A mi madre, en cambio, no le gustaba el béisbol. Ella había sido la única hija de una familia pobre y durante la guerra había tenido que dejar la escuela para ponerse a trabajar. Se sacó el diploma del instituto estudiando por las noches y después fue a la escuela de enfermería. Respecto a mí, ella sólo tenía en la cabeza los libros y la universidad, y las puertas que éstos me abrirían. Lo mejor que podía decir sobre el béisbol era que «te proporciona un poco de aire fresco».
No obstante, mi madre asistía a los partidos. Se sentaba en las gradas con sus grandes gafas de sol y el cabello bien peinado en la peluquería local. A veces la miraba desde la caseta y la veía contemplando el horizonte. Pero cuando me tocaba batear, ella aplaudía y gritaba «¡Eeeeei, Charley!», y supongo que eso era lo único que me importaba.
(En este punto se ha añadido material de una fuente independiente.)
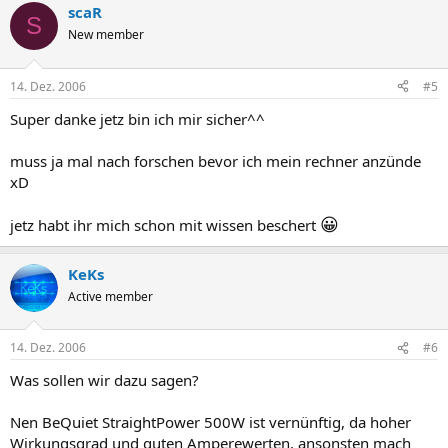
scaR
S
New member
14. Dez. 2006
#5
Super danke jetz bin ich mir sicher^^
muss ja mal nach forschen bevor ich mein rechner anzünde
xD
😀
jetz habt ihr mich schon mit wissen beschert
KeKs
Active member
14. Dez. 2006
#6
Was sollen wir dazu sagen?
Nen BeQuiet StraightPower 500W ist vernünftig, da hoher
Wirkungsgrad und guten Amperewerten, ansonsten mach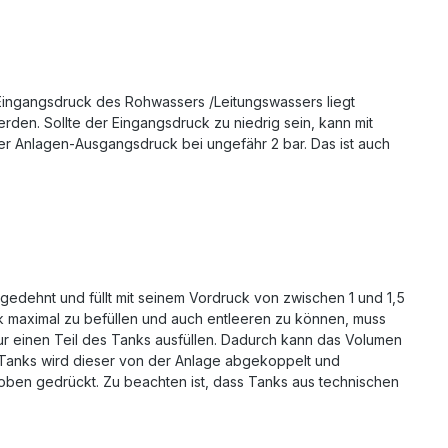
 Eingangsdruck des Rohwassers /Leitungswassers liegt
den. Sollte der Eingangsdruck zu niedrig sein, kann mit
er Anlagen-Ausgangsdruck bei ungefähr 2 bar. Das ist auch
gedehnt und füllt mit seinem Vordruck von zwischen 1 und 1,5
k maximal zu befüllen und auch entleeren zu können, muss
ur einen Teil des Tanks ausfüllen. Dadurch kann das Volumen
s Tanks wird dieser von der Anlage abgekoppelt und
en gedrückt. Zu beachten ist, dass Tanks aus technischen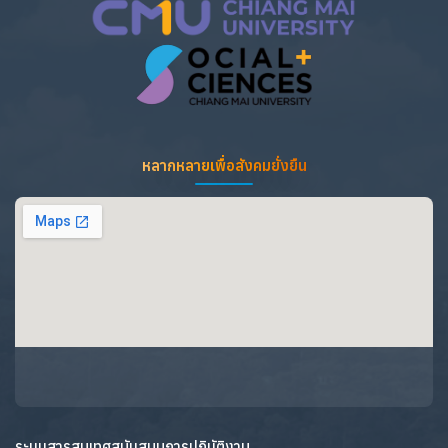
หลากหลายเพื่อสังคมยั่งยืน
ระบบสารสนเทศสนับสนุนการปฏิบัติงาน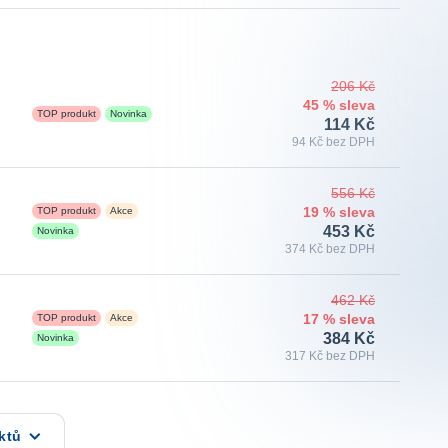
206 Kč
45 % sleva
TOP produkt
Novinka
114 Kč
94 Kč bez DPH
556 Kč
TOP produkt
Akce
19 % sleva
453 Kč
Novinka
374 Kč bez DPH
462 Kč
TOP produkt
Akce
17 % sleva
384 Kč
Novinka
317 Kč bez DPH
ktů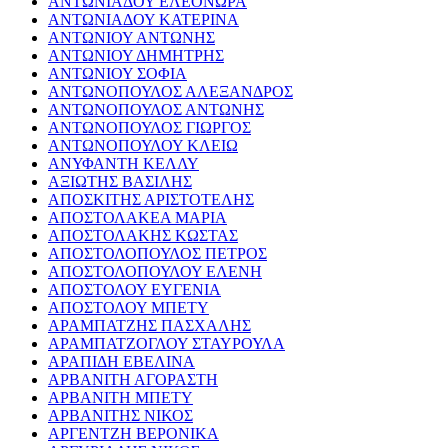
ΑΝΤΩΝΙΑΔΟΥ ΕΛΕΟΝΩΡΑ
ΑΝΤΩΝΙΑΔΟΥ ΚΑΤΕΡΙΝΑ
ΑΝΤΩΝΙΟΥ ΑΝΤΩΝΗΣ
ΑΝΤΩΝΙΟΥ ΔΗΜΗΤΡΗΣ
ΑΝΤΩΝΙΟΥ ΣΟΦΙΑ
ΑΝΤΩΝΟΠΟΥΛΟΣ ΑΛΕΞΑΝΔΡΟΣ
ΑΝΤΩΝΟΠΟΥΛΟΣ ΑΝΤΩΝΗΣ
ΑΝΤΩΝΟΠΟΥΛΟΣ ΓΙΩΡΓΟΣ
ΑΝΤΩΝΟΠΟΥΛΟΥ ΚΛΕΙΩ
ΑΝΥΦΑΝΤΗ ΚΕΛΛΥ
ΑΞΙΩΤΗΣ ΒΑΣΙΛΗΣ
ΑΠΟΣΚΙΤΗΣ ΑΡΙΣΤΟΤΕΛΗΣ
ΑΠΟΣΤΟΛΑΚΕΑ ΜΑΡΙΑ
ΑΠΟΣΤΟΛΑΚΗΣ ΚΩΣΤΑΣ
ΑΠΟΣΤΟΛΟΠΟΥΛΟΣ ΠΕΤΡΟΣ
ΑΠΟΣΤΟΛΟΠΟΥΛΟΥ ΕΛΕΝΗ
ΑΠΟΣΤΟΛΟΥ ΕΥΓΕΝΙΑ
ΑΠΟΣΤΟΛΟΥ ΜΠΕΤΥ
ΑΡΑΜΠΑΤΖΗΣ ΠΑΣΧΑΛΗΣ
ΑΡΑΜΠΑΤΖΟΓΛΟΥ ΣΤΑΥΡΟΥΛΑ
ΑΡΑΠΙΔΗ ΕΒΕΛΙΝΑ
ΑΡΒΑΝΙΤΗ ΑΓΟΡΑΣΤΗ
ΑΡΒΑΝΙΤΗ ΜΠΕΤΥ
ΑΡΒΑΝΙΤΗΣ ΝΙΚΟΣ
ΑΡΓΕΝΤΖΗ ΒΕΡΟΝΙΚΑ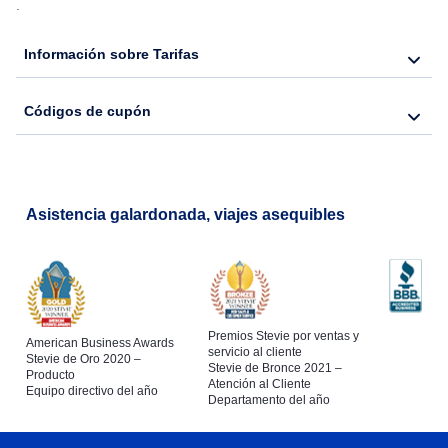
.
Flights from Nueva York to Hong Kong
Información sobre Tarifas
Flights from Nueva York to Seúl
Códigos de cupón
Flights from Nueva York to Barcelona
Asistencia galardonada, viajes asequibles
Premios Stevie por ventas y
American Business Awards
servicio al cliente
Stevie de Oro 2020 –
Stevie de Bronce 2021 –
Producto
Atención al Cliente
Equipo directivo del año
Departamento del año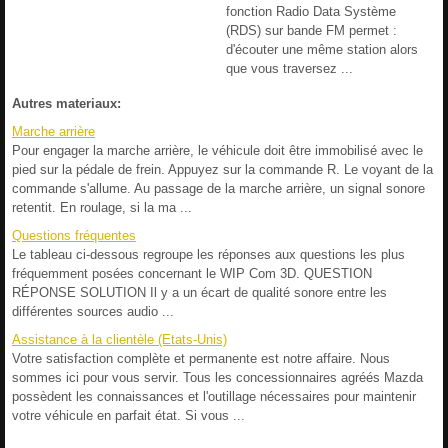
fonction Radio Data Système
(RDS) sur bande FM permet :
d'écouter une même station alors
que vous traversez ...
Autres materiaux:
Marche arrière
Pour engager la marche arrière, le véhicule doit être immobilisé avec le
pied sur la pédale de frein. Appuyez sur la commande R. Le voyant de la
commande s'allume. Au passage de la marche arrière, un signal sonore
retentit. En roulage, si la ma ...
Questions fréquentes
Le tableau ci-dessous regroupe les réponses aux questions les plus
fréquemment posées concernant le WIP Com 3D. QUESTION
RÉPONSE SOLUTION Il y a un écart de qualité sonore entre les
différentes sources audio ...
Assistance à la clientèle (Etats-Unis)
Votre satisfaction complète et permanente est notre affaire. Nous
sommes ici pour vous servir. Tous les concessionnaires agréés Mazda
possèdent les connaissances et l'outillage nécessaires pour maintenir
votre véhicule en parfait état. Si vous ...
Mi padre, que fue el entrenador de todos los equipos en los que jugué hasta el día en que se largó, me pillaba mirándola y me gritaba: «¡La vista en la pelota, Chick! ¡Ahí arriba no hay nada que vaya a ayudarte!»
Supongo que mamá no formaba parte del «plan».
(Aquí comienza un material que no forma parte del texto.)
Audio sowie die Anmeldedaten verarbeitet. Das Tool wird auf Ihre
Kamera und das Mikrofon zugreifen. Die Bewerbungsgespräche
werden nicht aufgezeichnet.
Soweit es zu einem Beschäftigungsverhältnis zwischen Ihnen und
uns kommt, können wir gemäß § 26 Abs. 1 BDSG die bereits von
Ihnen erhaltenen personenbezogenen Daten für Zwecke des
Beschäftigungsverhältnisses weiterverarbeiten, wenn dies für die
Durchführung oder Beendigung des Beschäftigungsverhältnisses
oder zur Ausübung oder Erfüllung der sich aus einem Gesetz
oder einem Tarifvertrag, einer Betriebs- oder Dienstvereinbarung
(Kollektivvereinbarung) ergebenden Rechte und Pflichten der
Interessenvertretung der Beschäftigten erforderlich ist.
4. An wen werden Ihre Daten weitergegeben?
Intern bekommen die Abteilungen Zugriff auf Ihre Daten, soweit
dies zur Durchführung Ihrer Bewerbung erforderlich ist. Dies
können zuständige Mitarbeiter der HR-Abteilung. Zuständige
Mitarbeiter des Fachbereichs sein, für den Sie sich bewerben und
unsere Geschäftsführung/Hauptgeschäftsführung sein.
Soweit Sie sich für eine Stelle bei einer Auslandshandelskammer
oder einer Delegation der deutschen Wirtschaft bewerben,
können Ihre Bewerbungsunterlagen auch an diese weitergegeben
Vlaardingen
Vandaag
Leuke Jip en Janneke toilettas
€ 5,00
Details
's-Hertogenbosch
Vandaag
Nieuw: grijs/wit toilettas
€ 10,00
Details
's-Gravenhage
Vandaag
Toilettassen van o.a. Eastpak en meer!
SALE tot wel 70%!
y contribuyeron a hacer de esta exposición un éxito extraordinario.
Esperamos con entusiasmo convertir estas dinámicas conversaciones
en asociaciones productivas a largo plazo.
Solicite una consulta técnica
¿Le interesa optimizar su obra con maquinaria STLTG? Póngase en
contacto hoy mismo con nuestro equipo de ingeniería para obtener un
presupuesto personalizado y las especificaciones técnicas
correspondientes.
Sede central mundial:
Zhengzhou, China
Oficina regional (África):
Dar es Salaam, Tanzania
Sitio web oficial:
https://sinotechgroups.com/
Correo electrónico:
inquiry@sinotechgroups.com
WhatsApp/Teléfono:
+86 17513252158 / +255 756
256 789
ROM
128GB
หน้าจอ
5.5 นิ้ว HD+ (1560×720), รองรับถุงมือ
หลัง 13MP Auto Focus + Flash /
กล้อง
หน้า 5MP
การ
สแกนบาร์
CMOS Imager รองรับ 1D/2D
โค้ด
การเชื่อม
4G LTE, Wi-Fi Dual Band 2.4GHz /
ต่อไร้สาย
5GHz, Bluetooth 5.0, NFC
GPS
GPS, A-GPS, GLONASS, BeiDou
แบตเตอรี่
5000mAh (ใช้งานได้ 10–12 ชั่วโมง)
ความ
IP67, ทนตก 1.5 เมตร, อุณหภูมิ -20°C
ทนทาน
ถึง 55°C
De todos modos, puedo decir que adoraba a mi madre, de ese modo en que los chicos adoran a sus madres al mismo tiempo que no saben valorarlas. Ella hacía que resultara sencillo. Para empezar, era divertida. No le importaba mancharse la cara de helado para reírse. Hacía voces extrañas, como la de Popeye el Marino o la voz ronca de Louis Armstrong diciendo «Si no lo llevas dentro no puedes sacarlo soplando». Me hacía cosquillas y dejaba que yo se las hiciera a ella, que apretaba los codos mientras se reía. Iba a arroparme todas las noches, me alborotaba el pelo y me decía: «Dale un beso a tu madre.» Me decía que era un chico inteligente y que eso era un privilegio, se empeñaba en que leyera un libro cada semana y me llevaba a la biblioteca para asegurarse de que así fuera. A veces se vestía de un modo demasiado llamativo y cantaba con la música que escuchábamos, cosa que me molestaba. Pero entre nosotros no hubo nunca, ni por un momento, ningún problema de confianza.
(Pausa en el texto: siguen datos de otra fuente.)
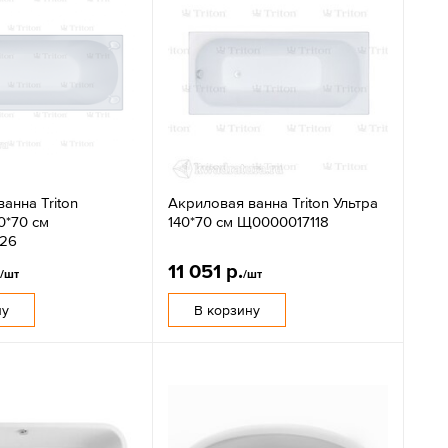
анна Triton
Акриловая ванна Triton Ультра
0*70 см
140*70 см Щ0000017118
26
.
11 051 р.
/шт
/шт
ну
В корзину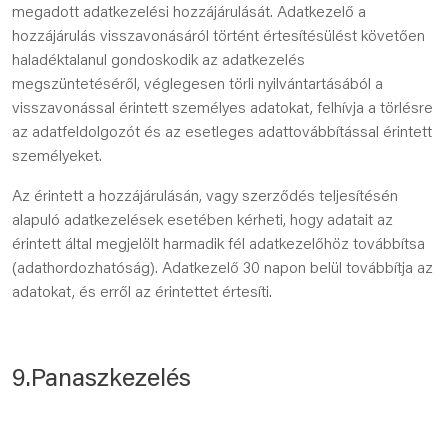
megadott adatkezelési hozzájárulását. Adatkezelő a
hozzájárulás visszavonásáról történt értesítésülést követően
haladéktalanul gondoskodik az adatkezelés
megszüntetéséről, véglegesen törli nyilvántartásából a
visszavonással érintett személyes adatokat, felhívja a törlésre
az adatfeldolgozót és az esetleges adattovábbítással érintett
személyeket.
Az érintett a hozzájárulásán, vagy szerződés teljesítésén
alapuló adatkezelések esetében kérheti, hogy adatait az
érintett által megjelölt harmadik fél adatkezelőhöz továbbítsa
(adathordozhatóság). Adatkezelő 30 napon belül továbbítja az
adatokat, és erről az érintettet értesíti.
9.Panaszkezelés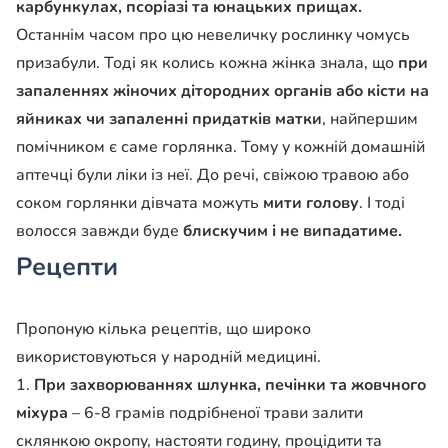
карбункулах, псоріазі та юнацьких прищах.
Останнім часом про цю невеличку рослинку чомусь
призабули. Тоді як колись кожна жінка знала, що
при
запаленнях жіночих дітородних органів або кісти на
яйниках чи запаленні придатків матки
, найпершим
помічником є саме горлянка. Тому у кожній домашній
аптечці були ліки із неї. До речі, свіжою травою або
соком горлянки дівчата можуть
мити голову
. І тоді
волосся завжди буде
блискучим і не випадатиме.
Рецепти
Пропоную кілька рецептів, що широко
використовуються у народній медицині.
1.
При захворюваннях шлунка, печінки та жовчного
міхура
– 6-8 грамів подрібненої трави залити
склянкою окропу, настояти годину, процідити та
Si mi madre lo decía, yo me lo creía.
No es que fuera poco exigente conmigo, no me entendáis mal. Me daba bofetones. Me regañaba. Me castigaba. Pero me quería. Me quería mucho. Me quería cuando me caía de los columpios. Me quería cuando pisaba el suelo con los zapatos llenos de barro. Me quería a pesar de los vómitos, los mocos y las rodillas ensangrentadas. Me quería con mis idas y venidas, en mis peores y mejores momentos. Tenía un pozo sin fondo lleno de amor para mí.
Su único defecto era que no me obligaba a esforzarme para conseguirlo.
Verás, ésta es mi teoría: los niños persiguen el amor que les es esquivo y, en mi caso, ése era el amor de mi padre. Él lo tenía guardado, como si fueran unos papeles en un maletín. Y yo no dejaba de intentar meterme allí dentro.
Años después, tras la muerte de mi madre, hice una lista de «Las veces que mi madre me apoyó» y «Las veces que no apoyé a mi madre». El desequilibrio resultante era muy triste. ¿Por qué los niños presuponen tanto de uno de sus padres y relegan al otro a una posición inferior, más despegada?
Quizá es como decía mi viejo: Puedes ser el niño de mamá o el niño de papá, pero no puedes ser ambas cosas. De modo que te aferras a aquél que crees que podrías perder.